Khurana and another v Webster Construction Ltd [2015] EWHC 758 (TCC)

It is a fundamental provision of the Construction Act 1996 (1) that an adjudication decision will be binding until the dispute is finally determined in legal proceedings, arbitration or by agreement. This rule ensures that parties who believe themselves wronged by the rough and ready nature of the adjudication process, can still challenge the adjudication award by referring the dispute to the courts or arbitration.

However, the Technology and Construction Court (“TCC”) has recently warned parties that their right to challenge an award can be waived by agreement. If their rights are so waived, the subsequent adjudication decision will be finally binding and will not be capable of review in later court or arbitration proceedings.

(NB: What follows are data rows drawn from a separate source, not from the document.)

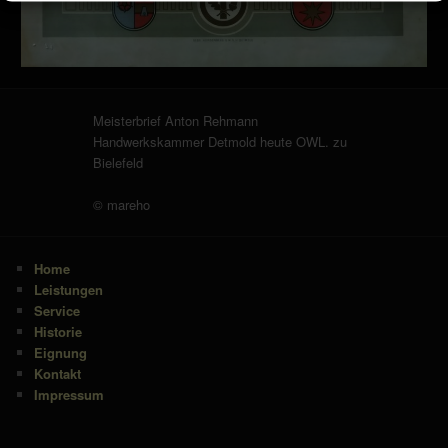
Meisterbrief Anton Rehmann
Handwerkskammer Detmold heute OWL. zu
Bielefeld
© mareho
Home
Leistungen
Service
Historie
Eignung
Kontakt
Impressum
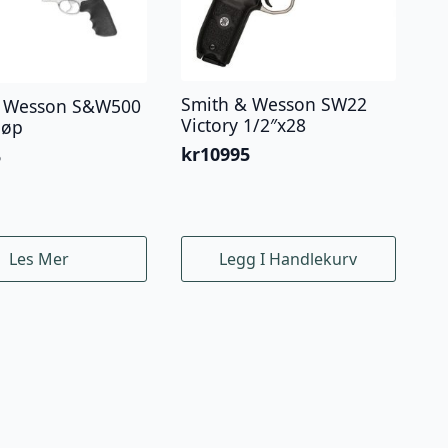
Smith & Wesson SW22
& Wesson S&W500
Victory 1/2″x28
løp
kr
10995
5
Les Mer
Legg I Handlekurv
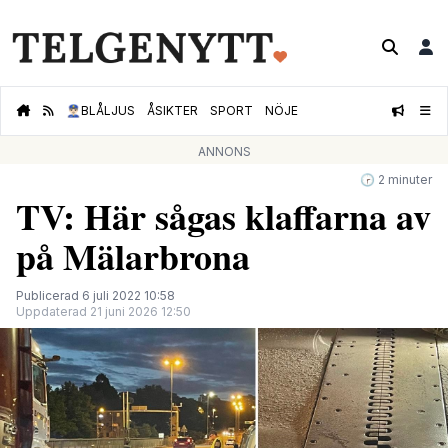
👮🏻‍♂️
BLÅLJUS
ÅSIKTER
SPORT
NÖJE
ANNONS
🕝 2 minuter
TV: Här sågas klaffarna av
på Mälarbrona
Publicerad 6 juli 2022 10:58
Uppdaterad 21 juni 2026 12:50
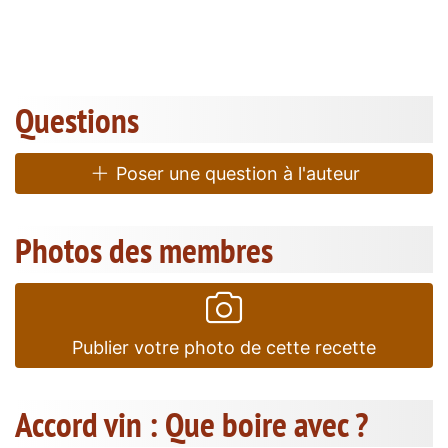
Questions
Poser une question à l'auteur
Photos des membres
Publier votre photo de cette recette
Accord vin : Que boire avec ?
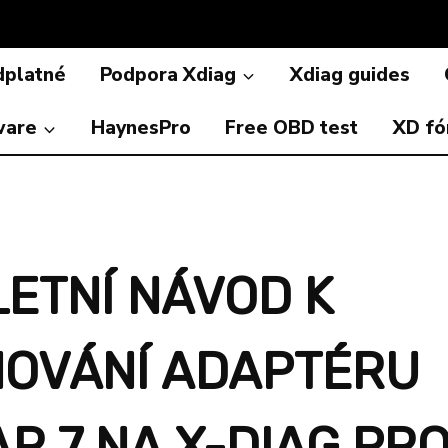
dplatné
Podpora Xdiag
Xdiag guides
ware
HaynesPro
Free OBD test
XD f
ETNÍ NÁVOD K
OVÁNÍ ADAPTÉRU
R 7 NA X-DIAG PR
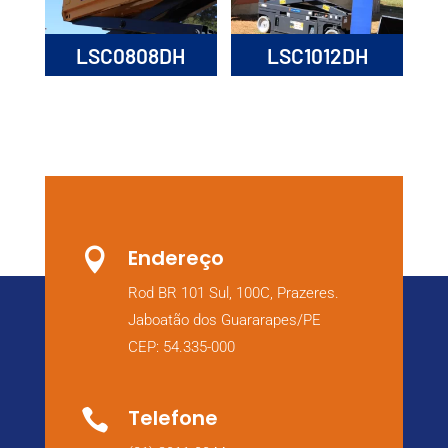
LSC0808DH
LSC1012DH
Endereço

Rod BR 101 Sul, 100C, Prazeres.
Jaboatão dos Guararapes/PE
CEP: 54.335-000
Telefone

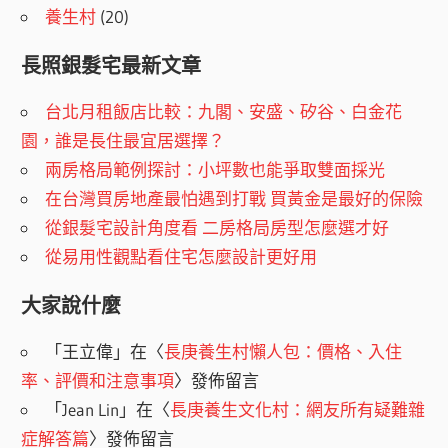
養生村
(20)
長照銀髮宅最新文章
台北月租飯店比較：九閣、安盛、矽谷、白金花
園，誰是長住最宜居選擇？
兩房格局範例探討：小坪數也能爭取雙面採光
在台灣買房地產最怕遇到打戰 買黃金是最好的保險
從銀髮宅設計角度看 二房格局房型怎麼選才好
從易用性觀點看住宅怎麼設計更好用
大家說什麼
「
王立偉
」在〈
長庚養生村懶人包：價格、入住
率、評價和注意事項
〉發佈留言
「
Jean Lin
」在〈
長庚養生文化村：網友所有疑難雜
症解答篇
〉發佈留言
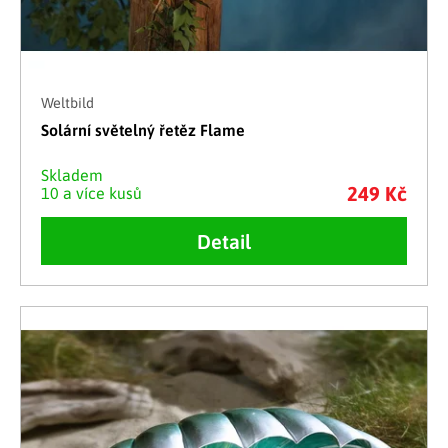
Weltbild
Solární světelný řetěz Flame
Skladem
249 Kč
10 a více kusů
Detail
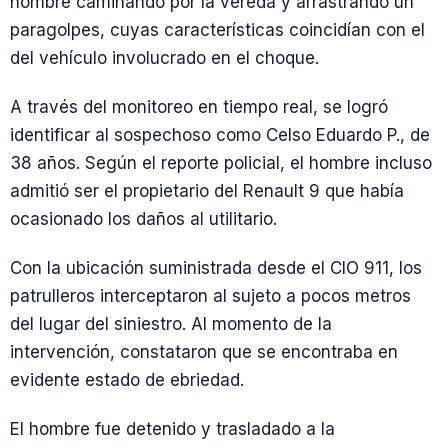
hombre caminando por la vereda y arrastrando un
paragolpes, cuyas características coincidían con el
del vehículo involucrado en el choque.
A través del monitoreo en tiempo real, se logró
identificar al sospechoso como Celso Eduardo P., de
38 años. Según el reporte policial, el hombre incluso
admitió ser el propietario del Renault 9 que había
ocasionado los daños al utilitario.
Con la ubicación suministrada desde el CIO 911, los
patrulleros interceptaron al sujeto a pocos metros
del lugar del siniestro. Al momento de la
intervención, constataron que se encontraba en
evidente estado de ebriedad.
El hombre fue detenido y trasladado a la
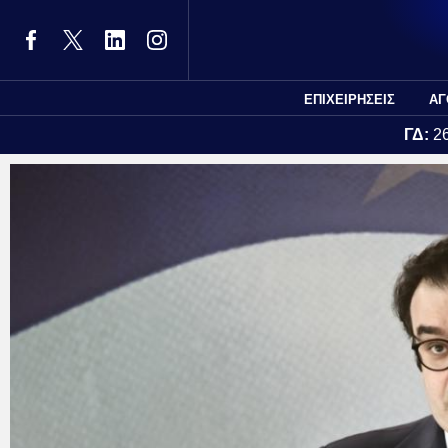
ΕΠΙΧΕΙΡΗΣΕΙΣ
ΑΓ
ΓΔ:
2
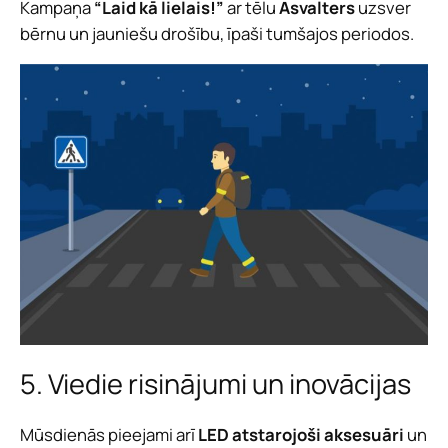
Kampaņa
“Laid kā lielais!”
ar tēlu
Asvalters
uzsver
bērnu un jauniešu drošību, īpaši tumšajos periodos.
5. Viedie risinājumi un inovācijas
Mūsdienās pieejami arī
LED atstarojoši aksesuāri
un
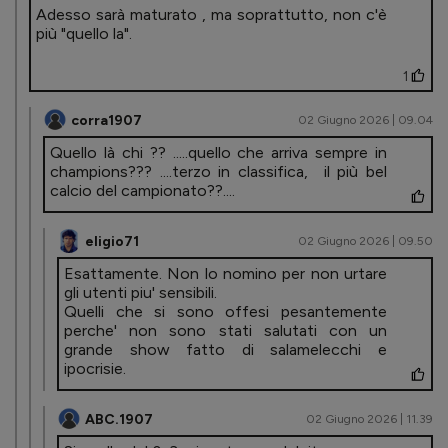
Adesso sarà maturato , ma soprattutto, non c'è
più "quello la".
1
corra1907
02 Giugno 2026 | 09.04
Quello là chi ?? .....quello che arriva sempre in
champions??? ....terzo in classifica, il più bel
calcio del campionato??....
eligio71
02 Giugno 2026 | 09.50
Esattamente. Non lo nomino per non urtare
gli utenti piu' sensibili.
Quelli che si sono offesi pesantemente
perche' non sono stati salutati con un
grande show fatto di salamelecchi e
ipocrisie.
ABC.1907
02 Giugno 2026 | 11.39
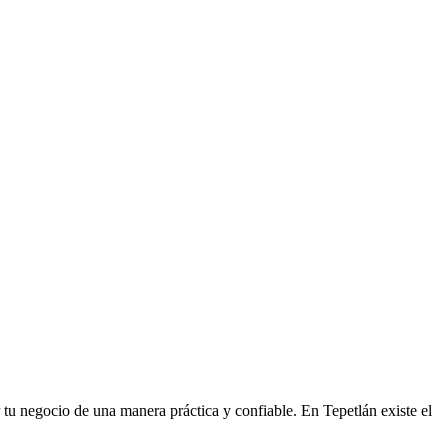
r tu negocio de una manera práctica y confiable. En Tepetlán existe el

Clear wording is needed before the court will find that the right to challenge has been waived.

The case of Khurana And Another v Webster Construction Ltd is a warning to parties to check the wording used in agreements and in letters to the other side, to ensure that rights are not given up unintentionally.

The Facts

The claimants (the Khuranas) engaged the defendant (Webster), the owner of a small building company, to carry out works on their house. A dispute arose between the parties over whether Webster had completed the works satisfactorily. Webster sought payment of its final valuation and release of the retention.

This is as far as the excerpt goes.